Rosiglitazone and the liver

Rosiglitazone is in the same class as Glaxo Wellcome's troglitazone, a drug that was marketed for only a few months in 1997 before being withdrawn because of hepatic toxicity. SB says that there is no evidence of hepatic toxicity with rosiglitazone, although monitoring of liver function during treatment is recommended.
The company's summary of product characteristics notes that isolated cases of elevated liver enzymes and hepatocellular dysfunction have occurred in postmarketing experience. "Although in very rare cases fatal outcome has been reported, causal relationship has not been established," it says.
Speaking at the launch of the drug, Professor Tony Barnett (professor of medicine, University of Birmingham) said that the toxicity seen with troglitazone was "almost certainly" an idiosyncratic reaction related to its chemical structure. He said that in rosiglitazone clinical trials there had been no difference in liver enzyme abnormalities compared with placebo.

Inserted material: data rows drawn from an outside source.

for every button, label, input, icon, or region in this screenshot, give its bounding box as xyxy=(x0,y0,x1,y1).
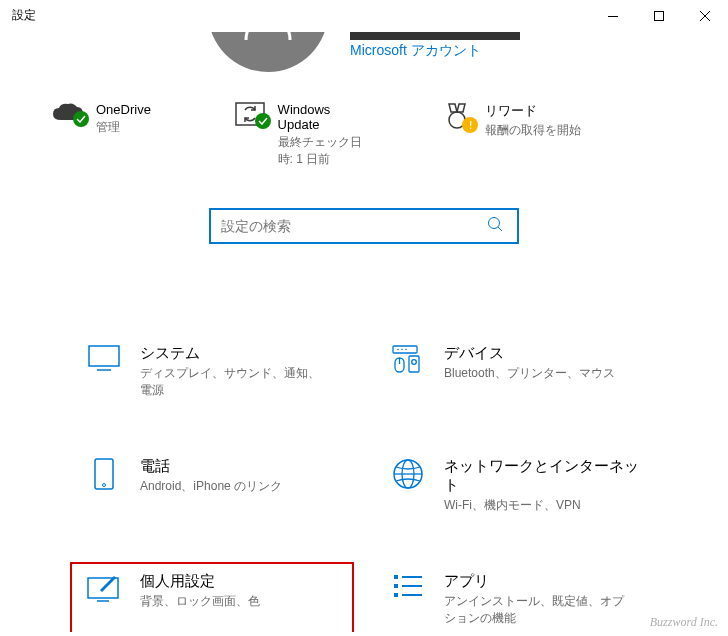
windows-update-status[interactable]: Windows Update 最終チェック日時: 1 日前 xyxy=(232,102,370,168)
category-personalization[interactable]: 個人用設定 背景、ロック画面、色 xyxy=(70,562,354,632)
svg-line-8 xyxy=(498,227,502,231)
svg-rect-0 xyxy=(608,16,618,17)
close-icon xyxy=(700,11,710,21)
window-controls xyxy=(590,0,728,32)
category-title: アプリ xyxy=(444,572,624,591)
category-devices[interactable]: デバイス Bluetooth、プリンター、マウス xyxy=(374,334,658,409)
search-icon xyxy=(487,216,503,232)
status-row: OneDrive 管理 Windows Update 最終チェック日時: 1 日… xyxy=(40,102,688,168)
minimize-icon xyxy=(608,16,618,17)
svg-rect-6 xyxy=(470,128,471,129)
svg-rect-9 xyxy=(89,346,119,366)
category-sub: Android、iPhone のリンク xyxy=(140,478,282,495)
check-badge-icon xyxy=(73,111,89,127)
svg-rect-11 xyxy=(393,346,417,353)
svg-rect-26 xyxy=(394,575,398,579)
svg-point-13 xyxy=(401,349,403,351)
window-title: 設定 xyxy=(12,7,36,24)
svg-rect-19 xyxy=(95,459,113,489)
personalization-icon xyxy=(86,572,122,602)
avatar-icon xyxy=(238,32,298,42)
avatar xyxy=(208,32,328,72)
alert-badge-icon xyxy=(462,117,478,133)
watermark: Buzzword Inc. xyxy=(650,615,718,630)
svg-rect-1 xyxy=(655,12,664,21)
onedrive-status[interactable]: OneDrive 管理 xyxy=(50,102,207,168)
category-sub: ディスプレイ、サウンド、通知、電源 xyxy=(140,365,320,399)
svg-rect-5 xyxy=(470,121,471,126)
category-network[interactable]: ネットワークとインターネット Wi-Fi、機内モード、VPN xyxy=(374,447,658,524)
update-title: Windows Update xyxy=(278,102,370,132)
svg-point-14 xyxy=(405,349,407,351)
category-title: システム xyxy=(140,344,320,363)
svg-point-12 xyxy=(397,349,399,351)
maximize-icon xyxy=(654,11,664,21)
category-title: ネットワークとインターネット xyxy=(444,457,644,495)
maximize-button[interactable] xyxy=(636,0,682,32)
svg-point-20 xyxy=(103,484,106,487)
search-input[interactable] xyxy=(221,218,487,234)
account-name-redacted xyxy=(350,32,520,40)
category-sub: Bluetooth、プリンター、マウス xyxy=(444,365,615,382)
microsoft-account-link[interactable]: Microsoft アカウント xyxy=(350,42,520,60)
phone-icon xyxy=(93,457,115,491)
rewards-title: リワード xyxy=(485,102,581,120)
svg-point-7 xyxy=(489,218,500,229)
devices-icon xyxy=(391,344,425,374)
category-title: デバイス xyxy=(444,344,615,363)
category-sub: 背景、ロック画面、色 xyxy=(140,593,260,610)
svg-rect-27 xyxy=(394,584,398,588)
onedrive-sub: 管理 xyxy=(96,119,151,136)
svg-point-16 xyxy=(412,360,417,365)
update-sub: 最終チェック日時: 1 日前 xyxy=(278,134,370,168)
rewards-status[interactable]: リワード 報酬の取得を開始 xyxy=(439,102,678,168)
close-button[interactable] xyxy=(682,0,728,32)
svg-rect-28 xyxy=(394,593,398,597)
rewards-sub: 報酬の取得を開始 xyxy=(485,122,581,139)
globe-icon xyxy=(391,457,425,491)
category-phone[interactable]: 電話 Android、iPhone のリンク xyxy=(70,447,354,524)
minimize-button[interactable] xyxy=(590,0,636,32)
category-apps[interactable]: アプリ アンインストール、既定値、オプションの機能 xyxy=(374,562,658,632)
onedrive-title: OneDrive xyxy=(96,102,151,117)
apps-icon xyxy=(392,572,424,600)
category-grid: システム ディスプレイ、サウンド、通知、電源 デバイス Bluetooth、プリ… xyxy=(40,334,688,632)
system-icon xyxy=(87,344,121,372)
search-box[interactable] xyxy=(209,208,519,244)
profile-area: Microsoft アカウント xyxy=(40,32,688,72)
category-sub: Wi-Fi、機内モード、VPN xyxy=(444,497,624,514)
category-title: 電話 xyxy=(140,457,282,476)
check-badge-icon xyxy=(255,113,271,129)
category-sub: アンインストール、既定値、オプションの機能 xyxy=(444,593,624,627)
category-system[interactable]: システム ディスプレイ、サウンド、通知、電源 xyxy=(70,334,354,409)
category-title: 個人用設定 xyxy=(140,572,260,591)
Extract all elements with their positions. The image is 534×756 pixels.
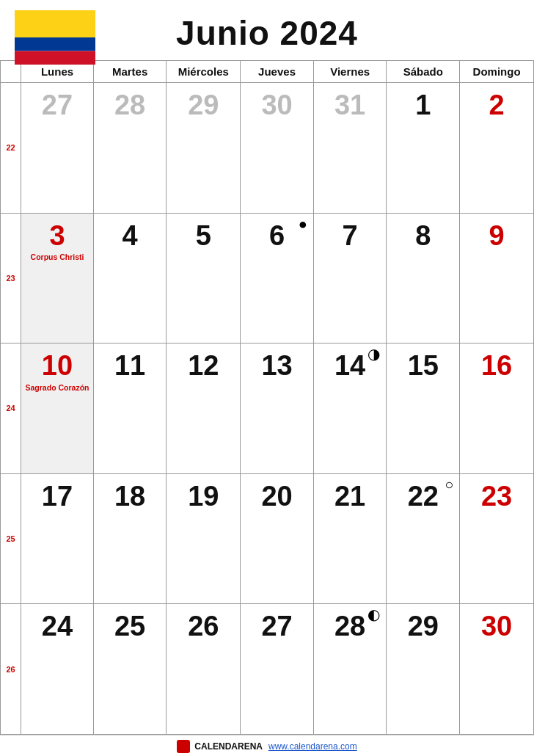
week-number: 25 [1, 473, 21, 604]
calendar-row: 2410Sagrado Corazón111213◑141516 [1, 344, 534, 474]
day-number: 27 [244, 611, 310, 642]
day-number: 8 [389, 221, 456, 252]
day-number: 27 [24, 90, 90, 121]
calendar-cell: ◑14 [313, 344, 387, 474]
footer: CALENDARENA www.calendarena.com [0, 735, 534, 756]
col-miercoles: Miércoles [167, 61, 241, 83]
day-number: 28 [97, 90, 163, 121]
calendar-cell: 24 [21, 604, 94, 735]
day-number: 30 [463, 611, 530, 642]
calendar-cell: 1 [387, 83, 460, 214]
day-number: 7 [317, 221, 384, 252]
day-number: 26 [169, 611, 237, 642]
calendar-cell: 27 [241, 604, 313, 735]
week-number: 26 [1, 604, 21, 735]
flag-icon [15, 10, 95, 65]
calendar-cell: 16 [460, 344, 534, 474]
calendar-cell: 29 [387, 604, 460, 735]
svg-rect-2 [15, 51, 95, 65]
page-title: Junio 2024 [176, 13, 358, 53]
day-number: 20 [244, 481, 310, 512]
holiday-label: Sagrado Corazón [24, 383, 90, 392]
day-number: 21 [317, 481, 384, 512]
brand-label: CALENDARENA [177, 740, 263, 753]
svg-rect-1 [15, 37, 95, 51]
day-number: 23 [463, 481, 530, 512]
day-number: 2 [463, 90, 530, 121]
calendar-body: Lunes Martes Miércoles Jueves Viernes Sá… [0, 60, 534, 735]
calendar-cell: 11 [94, 344, 167, 474]
svg-rect-0 [15, 10, 95, 37]
day-number: 30 [244, 90, 310, 121]
calendar-cell: 25 [94, 604, 167, 735]
calendar-cell: 20 [241, 473, 313, 604]
calendar-cell: 4 [94, 213, 167, 344]
col-jueves: Jueves [241, 61, 313, 83]
calendar-cell: 19 [167, 473, 241, 604]
day-number: 13 [244, 351, 310, 382]
calendar-cell: 31 [313, 83, 387, 214]
day-number: 11 [97, 351, 163, 382]
calendar-cell: 3Corpus Christi [21, 213, 94, 344]
day-number: 10 [24, 351, 90, 382]
brand-icon [177, 740, 190, 753]
day-number: 25 [97, 611, 163, 642]
col-martes: Martes [94, 61, 167, 83]
holiday-label: Corpus Christi [24, 252, 90, 261]
day-number: 29 [169, 90, 237, 121]
day-number: 24 [24, 611, 90, 642]
day-number: 9 [463, 221, 530, 252]
day-number: 3 [24, 221, 90, 252]
calendar-cell: 30 [460, 604, 534, 735]
calendar-header: Junio 2024 [0, 0, 534, 60]
day-number: 15 [389, 351, 456, 382]
calendar-row: 251718192021○2223 [1, 473, 534, 604]
moon-phase-icon: ◐ [367, 607, 380, 622]
calendar-cell: 15 [387, 344, 460, 474]
day-number: 16 [463, 351, 530, 382]
calendar-cell: 12 [167, 344, 241, 474]
calendar-cell: ●6 [241, 213, 313, 344]
calendar-cell: 28 [94, 83, 167, 214]
calendar-cell: ○22 [387, 473, 460, 604]
week-number: 23 [1, 213, 21, 344]
calendar-cell: 27 [21, 83, 94, 214]
calendar-row: 233Corpus Christi45●6789 [1, 213, 534, 344]
week-number: 22 [1, 83, 21, 214]
calendar-cell: 8 [387, 213, 460, 344]
day-number: 18 [97, 481, 163, 512]
calendar-cell: 18 [94, 473, 167, 604]
calendar-row: 22272829303112 [1, 83, 534, 214]
calendar-cell: 29 [167, 83, 241, 214]
footer-url[interactable]: www.calendarena.com [268, 741, 357, 752]
calendar-cell: 10Sagrado Corazón [21, 344, 94, 474]
calendar-cell: 2 [460, 83, 534, 214]
calendar-cell: 23 [460, 473, 534, 604]
calendar-row: 2624252627◐282930 [1, 604, 534, 735]
calendar-cell: 13 [241, 344, 313, 474]
day-number: 4 [97, 221, 163, 252]
calendar-cell: 9 [460, 213, 534, 344]
calendar-cell: 7 [313, 213, 387, 344]
col-domingo: Domingo [460, 61, 534, 83]
day-number: 12 [169, 351, 237, 382]
calendar-cell: 5 [167, 213, 241, 344]
moon-phase-icon: ○ [445, 477, 453, 492]
calendar-table: Lunes Martes Miércoles Jueves Viernes Sá… [0, 60, 534, 735]
calendar-cell: ◐28 [313, 604, 387, 735]
calendar-cell: 21 [313, 473, 387, 604]
calendar-cell: 17 [21, 473, 94, 604]
day-number: 1 [389, 90, 456, 121]
col-viernes: Viernes [313, 61, 387, 83]
day-number: 31 [317, 90, 384, 121]
day-number: 17 [24, 481, 90, 512]
calendar-cell: 26 [167, 604, 241, 735]
day-number: 5 [169, 221, 237, 252]
day-number: 19 [169, 481, 237, 512]
calendar-cell: 30 [241, 83, 313, 214]
week-number: 24 [1, 344, 21, 474]
col-sabado: Sábado [387, 61, 460, 83]
day-number: 29 [389, 611, 456, 642]
moon-phase-icon: ◑ [367, 346, 380, 361]
moon-phase-icon: ● [299, 217, 307, 231]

NICE review The National Institute for Clinical Excellence is expected to issue guidance on the use of rosiglitazone next month.

Pioglitazone Another glitazone, Takeda's pioglitazone (Actos) has just been approved by the Committee for Proprietary Medicinal Products, the committee that advises the European licensing authority. Takeda hopes to get licensing approval later this year. In some countries pioglitazone is co-marketed with Lilly but in the UK it will be marketed solely by Takeda.